[[ Extracted data, beginning ]]

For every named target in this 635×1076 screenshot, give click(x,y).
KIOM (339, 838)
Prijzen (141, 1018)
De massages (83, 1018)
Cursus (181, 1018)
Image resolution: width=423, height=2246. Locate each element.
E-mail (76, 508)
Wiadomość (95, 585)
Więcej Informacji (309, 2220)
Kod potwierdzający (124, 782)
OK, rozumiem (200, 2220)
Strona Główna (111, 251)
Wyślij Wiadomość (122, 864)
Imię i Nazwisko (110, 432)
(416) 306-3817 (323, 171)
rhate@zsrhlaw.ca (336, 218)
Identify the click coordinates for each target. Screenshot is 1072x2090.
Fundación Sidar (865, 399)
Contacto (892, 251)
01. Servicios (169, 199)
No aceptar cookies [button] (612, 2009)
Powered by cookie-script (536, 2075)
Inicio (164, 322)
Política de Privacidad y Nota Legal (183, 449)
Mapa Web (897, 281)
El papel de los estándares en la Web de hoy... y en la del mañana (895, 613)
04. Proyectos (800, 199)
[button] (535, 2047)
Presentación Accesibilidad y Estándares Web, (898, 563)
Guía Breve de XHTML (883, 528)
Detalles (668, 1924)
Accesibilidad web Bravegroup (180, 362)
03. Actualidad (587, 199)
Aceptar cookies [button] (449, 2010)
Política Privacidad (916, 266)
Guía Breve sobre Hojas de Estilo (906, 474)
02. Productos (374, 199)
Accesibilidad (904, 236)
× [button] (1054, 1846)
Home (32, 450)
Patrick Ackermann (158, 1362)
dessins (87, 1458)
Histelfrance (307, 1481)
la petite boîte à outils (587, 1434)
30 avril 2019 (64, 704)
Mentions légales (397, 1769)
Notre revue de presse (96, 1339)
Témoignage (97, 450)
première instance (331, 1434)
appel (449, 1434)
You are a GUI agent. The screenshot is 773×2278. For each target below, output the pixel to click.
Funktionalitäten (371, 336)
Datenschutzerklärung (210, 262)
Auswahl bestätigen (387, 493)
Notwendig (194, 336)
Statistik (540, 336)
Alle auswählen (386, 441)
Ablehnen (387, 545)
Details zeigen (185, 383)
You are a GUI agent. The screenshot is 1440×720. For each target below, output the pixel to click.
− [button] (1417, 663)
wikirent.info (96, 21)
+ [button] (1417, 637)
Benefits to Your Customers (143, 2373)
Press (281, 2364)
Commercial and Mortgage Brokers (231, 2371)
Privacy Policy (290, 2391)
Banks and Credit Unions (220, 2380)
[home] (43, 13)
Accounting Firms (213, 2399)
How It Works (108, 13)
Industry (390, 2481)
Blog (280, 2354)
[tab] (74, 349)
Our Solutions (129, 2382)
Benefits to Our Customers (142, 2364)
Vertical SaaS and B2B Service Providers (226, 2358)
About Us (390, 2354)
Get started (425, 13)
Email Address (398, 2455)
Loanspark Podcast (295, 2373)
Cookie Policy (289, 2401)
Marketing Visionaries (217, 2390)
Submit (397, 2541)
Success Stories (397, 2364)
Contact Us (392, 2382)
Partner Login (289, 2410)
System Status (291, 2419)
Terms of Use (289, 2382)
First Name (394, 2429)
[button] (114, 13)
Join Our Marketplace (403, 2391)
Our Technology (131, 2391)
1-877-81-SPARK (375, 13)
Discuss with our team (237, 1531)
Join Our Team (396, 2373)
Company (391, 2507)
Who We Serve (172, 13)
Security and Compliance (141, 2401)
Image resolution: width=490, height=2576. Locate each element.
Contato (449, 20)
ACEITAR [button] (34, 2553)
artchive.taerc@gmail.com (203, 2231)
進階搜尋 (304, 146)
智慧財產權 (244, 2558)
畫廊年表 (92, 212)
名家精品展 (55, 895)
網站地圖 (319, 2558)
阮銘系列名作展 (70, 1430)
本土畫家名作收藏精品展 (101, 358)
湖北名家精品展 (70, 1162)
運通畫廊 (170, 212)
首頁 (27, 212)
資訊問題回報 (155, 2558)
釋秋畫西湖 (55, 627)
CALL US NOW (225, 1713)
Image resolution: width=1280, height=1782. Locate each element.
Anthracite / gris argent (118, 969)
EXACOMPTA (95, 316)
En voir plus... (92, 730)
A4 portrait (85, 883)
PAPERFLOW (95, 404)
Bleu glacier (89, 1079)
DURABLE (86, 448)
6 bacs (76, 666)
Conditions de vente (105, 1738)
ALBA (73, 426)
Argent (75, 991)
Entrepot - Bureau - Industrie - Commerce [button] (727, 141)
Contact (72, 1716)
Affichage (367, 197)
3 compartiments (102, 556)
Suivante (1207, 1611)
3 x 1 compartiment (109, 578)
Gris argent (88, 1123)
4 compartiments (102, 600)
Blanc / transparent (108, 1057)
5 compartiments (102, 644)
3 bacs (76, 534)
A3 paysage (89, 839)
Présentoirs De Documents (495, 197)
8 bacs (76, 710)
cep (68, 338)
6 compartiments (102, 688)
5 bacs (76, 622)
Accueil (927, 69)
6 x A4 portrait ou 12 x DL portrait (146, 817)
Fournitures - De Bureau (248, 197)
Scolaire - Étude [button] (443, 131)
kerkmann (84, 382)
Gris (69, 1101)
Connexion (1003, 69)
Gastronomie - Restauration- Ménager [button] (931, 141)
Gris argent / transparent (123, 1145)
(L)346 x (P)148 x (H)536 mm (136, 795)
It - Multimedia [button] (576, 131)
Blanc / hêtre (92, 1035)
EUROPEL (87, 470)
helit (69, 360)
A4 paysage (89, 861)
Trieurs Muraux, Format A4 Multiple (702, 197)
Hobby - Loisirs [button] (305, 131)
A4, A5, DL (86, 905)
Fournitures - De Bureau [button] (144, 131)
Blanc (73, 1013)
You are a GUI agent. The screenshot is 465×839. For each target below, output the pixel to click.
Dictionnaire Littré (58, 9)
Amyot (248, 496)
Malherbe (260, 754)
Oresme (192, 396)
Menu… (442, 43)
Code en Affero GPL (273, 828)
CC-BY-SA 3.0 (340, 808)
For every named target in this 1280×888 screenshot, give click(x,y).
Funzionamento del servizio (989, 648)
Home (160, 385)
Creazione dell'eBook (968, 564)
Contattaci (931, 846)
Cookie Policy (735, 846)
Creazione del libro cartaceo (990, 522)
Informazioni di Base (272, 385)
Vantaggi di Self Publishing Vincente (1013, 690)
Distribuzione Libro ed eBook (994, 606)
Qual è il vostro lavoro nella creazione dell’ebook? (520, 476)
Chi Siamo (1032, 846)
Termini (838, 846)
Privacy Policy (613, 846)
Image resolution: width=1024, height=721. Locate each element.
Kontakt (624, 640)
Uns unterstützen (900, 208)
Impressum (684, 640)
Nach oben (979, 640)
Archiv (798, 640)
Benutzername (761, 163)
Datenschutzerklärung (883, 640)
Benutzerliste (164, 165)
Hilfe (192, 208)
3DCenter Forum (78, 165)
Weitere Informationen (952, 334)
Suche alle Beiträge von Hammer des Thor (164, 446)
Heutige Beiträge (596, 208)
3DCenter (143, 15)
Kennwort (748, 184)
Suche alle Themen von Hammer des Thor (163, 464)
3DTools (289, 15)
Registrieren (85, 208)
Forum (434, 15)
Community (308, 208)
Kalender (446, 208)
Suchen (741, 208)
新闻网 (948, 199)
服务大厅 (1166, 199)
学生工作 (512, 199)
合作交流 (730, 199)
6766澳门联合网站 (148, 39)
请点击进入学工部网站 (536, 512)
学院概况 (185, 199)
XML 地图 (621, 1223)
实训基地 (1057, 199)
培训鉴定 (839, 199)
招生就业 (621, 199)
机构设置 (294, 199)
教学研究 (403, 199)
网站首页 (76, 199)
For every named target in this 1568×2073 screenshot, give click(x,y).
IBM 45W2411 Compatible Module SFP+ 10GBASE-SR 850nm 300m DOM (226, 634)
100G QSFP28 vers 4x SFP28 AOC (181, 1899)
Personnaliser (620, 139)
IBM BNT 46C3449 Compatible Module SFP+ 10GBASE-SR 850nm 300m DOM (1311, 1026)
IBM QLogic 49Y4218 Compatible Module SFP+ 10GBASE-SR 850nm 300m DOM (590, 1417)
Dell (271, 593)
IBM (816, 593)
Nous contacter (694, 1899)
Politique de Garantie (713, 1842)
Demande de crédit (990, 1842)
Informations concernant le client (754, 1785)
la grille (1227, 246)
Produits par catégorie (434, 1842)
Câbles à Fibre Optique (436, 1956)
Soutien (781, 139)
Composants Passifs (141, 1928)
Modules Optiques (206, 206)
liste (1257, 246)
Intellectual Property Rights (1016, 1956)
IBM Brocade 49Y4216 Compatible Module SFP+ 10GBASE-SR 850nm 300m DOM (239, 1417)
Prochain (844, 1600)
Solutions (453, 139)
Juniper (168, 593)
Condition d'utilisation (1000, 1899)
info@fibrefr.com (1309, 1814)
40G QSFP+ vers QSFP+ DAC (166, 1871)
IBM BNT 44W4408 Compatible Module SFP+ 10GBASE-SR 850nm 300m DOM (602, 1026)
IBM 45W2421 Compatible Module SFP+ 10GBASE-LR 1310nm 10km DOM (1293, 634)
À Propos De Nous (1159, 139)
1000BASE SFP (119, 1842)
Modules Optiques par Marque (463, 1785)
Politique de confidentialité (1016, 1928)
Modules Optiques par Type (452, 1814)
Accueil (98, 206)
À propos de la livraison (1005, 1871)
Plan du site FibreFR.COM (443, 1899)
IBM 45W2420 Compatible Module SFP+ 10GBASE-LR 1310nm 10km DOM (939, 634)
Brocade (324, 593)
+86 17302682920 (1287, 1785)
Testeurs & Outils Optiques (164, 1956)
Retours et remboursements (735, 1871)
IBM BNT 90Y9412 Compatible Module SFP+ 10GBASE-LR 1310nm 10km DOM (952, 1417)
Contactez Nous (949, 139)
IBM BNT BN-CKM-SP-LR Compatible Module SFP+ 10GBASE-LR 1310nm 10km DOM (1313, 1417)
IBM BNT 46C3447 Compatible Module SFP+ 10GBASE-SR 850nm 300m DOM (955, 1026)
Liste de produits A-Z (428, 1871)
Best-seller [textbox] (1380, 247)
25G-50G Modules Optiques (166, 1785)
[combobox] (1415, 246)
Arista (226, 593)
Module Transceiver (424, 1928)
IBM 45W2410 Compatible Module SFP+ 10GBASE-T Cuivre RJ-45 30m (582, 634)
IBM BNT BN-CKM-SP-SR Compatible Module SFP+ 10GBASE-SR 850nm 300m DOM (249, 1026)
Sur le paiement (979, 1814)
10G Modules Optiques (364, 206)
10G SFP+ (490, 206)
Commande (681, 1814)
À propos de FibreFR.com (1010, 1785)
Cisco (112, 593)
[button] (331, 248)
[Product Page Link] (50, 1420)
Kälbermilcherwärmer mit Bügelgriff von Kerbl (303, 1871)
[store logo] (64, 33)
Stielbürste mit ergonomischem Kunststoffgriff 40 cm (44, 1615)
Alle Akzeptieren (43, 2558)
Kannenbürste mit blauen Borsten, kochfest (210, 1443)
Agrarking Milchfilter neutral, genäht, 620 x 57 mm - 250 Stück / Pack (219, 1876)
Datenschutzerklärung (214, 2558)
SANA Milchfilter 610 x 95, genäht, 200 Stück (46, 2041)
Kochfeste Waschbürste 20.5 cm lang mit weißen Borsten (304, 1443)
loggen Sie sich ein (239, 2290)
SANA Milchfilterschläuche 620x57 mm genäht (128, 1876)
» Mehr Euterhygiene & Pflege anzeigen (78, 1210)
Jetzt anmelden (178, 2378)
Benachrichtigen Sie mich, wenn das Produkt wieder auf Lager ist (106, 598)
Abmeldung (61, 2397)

[[ Extracted data, end ]]

** Activity **
The lines of the data, from the first through the one containing "01. Servicios (169, 199)", are to be transcribed exactly.

** Solution below **
For every named target in this 635×1076 screenshot, give click(x,y).
KIOM (339, 838)
Prijzen (141, 1018)
De massages (83, 1018)
Cursus (181, 1018)
Image resolution: width=423, height=2246. Locate each element.
E-mail (76, 508)
Wiadomość (95, 585)
Więcej Informacji (309, 2220)
Kod potwierdzający (124, 782)
OK, rozumiem (200, 2220)
Strona Główna (111, 251)
Wyślij Wiadomość (122, 864)
Imię i Nazwisko (110, 432)
(416) 306-3817 (323, 171)
rhate@zsrhlaw.ca (336, 218)
Identify the click coordinates for each target. Screenshot is 1072x2090.
Fundación Sidar (865, 399)
Contacto (892, 251)
01. Servicios (169, 199)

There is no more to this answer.